2014 NBA Finals: Miami Heat’s Defense Continues To Be Their Downfall
The defending champs had not played defense in the first two games of the series, so it was bound to catch up to them in the worse way possible: a way that saw the Western Conference representatives start off 19-of-21 while hitting 10 shots in a row, and going about 12 minutes without a missed field goal.
It was your typical Miami squad playing with fire, knowing that they have the ability to come back. You know, the type of first-half basketball that they have displayed for the past two seasons — only this time they were historically bad.
Despite shooting 56 percent in the first half, Miami trailed by 21 points at intermission after giving up 71 on 75.8 percent shooting. There’s really no other way to describe that than to say that the Heat were mesmerized by watching the ball go from Spurs player to Spurs player without touching the floor. The easy shots made their offense run like clockwork.
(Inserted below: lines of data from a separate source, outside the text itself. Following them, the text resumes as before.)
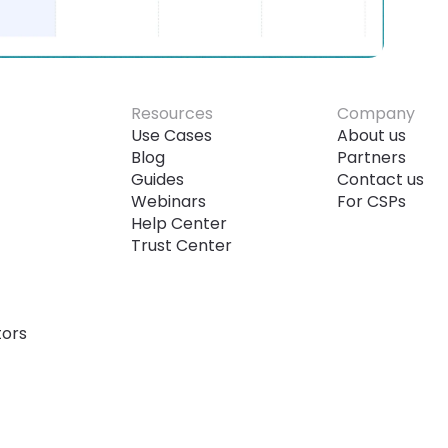
Resources
Company
Use Cases
About us
Blog
Partners
Guides
Contact us
Webinars
For CSPs
Help Center
Trust Center
tors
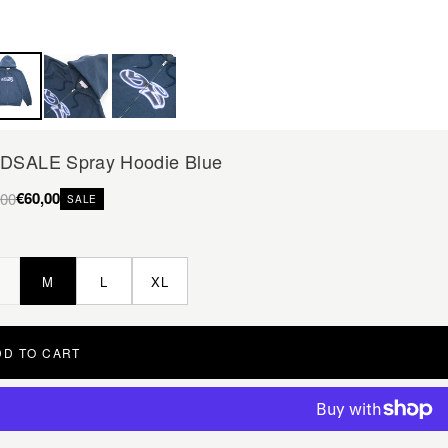
DSALE Spray Hoodie Blue
€60,00
,00
SALE
M
L
XL
DD TO CART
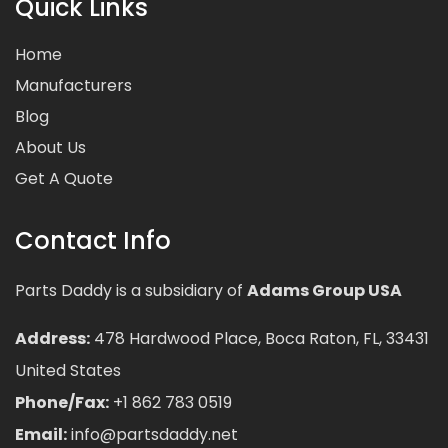
Quick Links
Home
Manufacturers
Blog
About Us
Get A Quote
Contact Info
Parts Daddy is a subsidiary of
Adams Group USA
Address:
478 Hardwood Place, Boca Raton, FL, 33431
United States
Phone/Fax:
+1 862 783 0519
Email:
info@partsdaddy.net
Things became so bad that as a fan, you could not help but wish that they would take some pride and just hit somebody. Then you realize that hitting people is all that they did when you see that the Spurs went to the line 32 times.
At some point, coach Erik Spoelstra is going to see that he needs to make a change and invest a few minutes in a defensive player on the perimeter, a la Shane Battier. Maybe he’ll even get lucky and knock down a few threes like he’s been known to do. Let’s face it, anything is better than James Jones, who can’t hit a shot or guard his own shadow.